Thursday, September 26, 2013

Super Spinach

Benefits
 
The list could go on and on with benefits that spinach has. Just ask Popeye! Being a leafy green, spinach is one of the best foods to eat.  An important benefit is the massive amount of phytonutrients in spinach and has powerful anti-inflammatory and anti-cancer benefits, as well as a containing a large amount of antioxidants. Spinach also helps lower blood pressure, keeps your eyes healthy, keeps your bones strong AND flexible with calcium and Vitamin K together.  There is a high amount of oxalic acid in spinach. This is great for bone health, but over consumed can make you sick. It is great to eat leafy greens daily, but spinach is one with oxalic acid rich greens that should only be consumed less than 3 times a week.
 
How to Choose and Keep
 
You can either choose regular spinach or baby spinach when choosing.

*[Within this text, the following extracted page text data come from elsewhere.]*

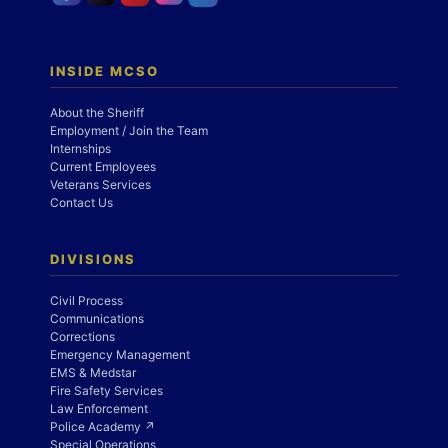
INSIDE MCSO
About the Sheriff
Employment / Join the Team
Internships
Current Employees
Veterans Services
Contact Us
DIVISIONS
Civil Process
Communications
Corrections
Emergency Management
EMS & Medstar
Fire Safety Services
Law Enforcement
Police Academy ↗
Special Operations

The leaves should look fresh and are not slimy. It is best to get fresh as much as possible, but if you have to get prewashed and bagged, make sure to still rinse off. Do not wash fresh spinach before you store. Place in a plastic bag with no air in it in the fridge. It will stay from for about 5 days. Avoid storing cooked spinach because it will not keep well at all.
 
Preparation
 
Wash spinach very well by removing from stems and submerging in a bowl of cold water for about 2 minutes. Repeat this process until you do not see particles in the water.  I like to sauté spinach. Use a little olive oil with some garlic. Make sure the spinach is quite dry before adding to heated oil on the stove. Then cover and cook on medium heat for about 5 minutes, stirring frequently. You can also boil spinach to remove more of the acids and make it taste sweeter. Add spinach to boiling water and boil for about 1 minute uncovered.
 
Nutrients (In order of highest percentage to lowest)
 
Vitamin K, Vitamin A, Manganese, Folate, Magnesium, Iron, Vitamin C, Vitamin B2, Calcium, Potassium, Vitamin B6, Tryptophan, Vitamin E, Fiber, Copper, Vitamin B1, Protein, Phosphorus, Zinc, Choline, Omega 3, Vitamin B3, and Selenium
 
Action Steps
 
1. Use fresh spinach in your salads. It is especially good with eggs, bacon (I like turkey), dried cranberries, and pine nuts.
2. Cook spinach and use as a delicious side dish to dinner.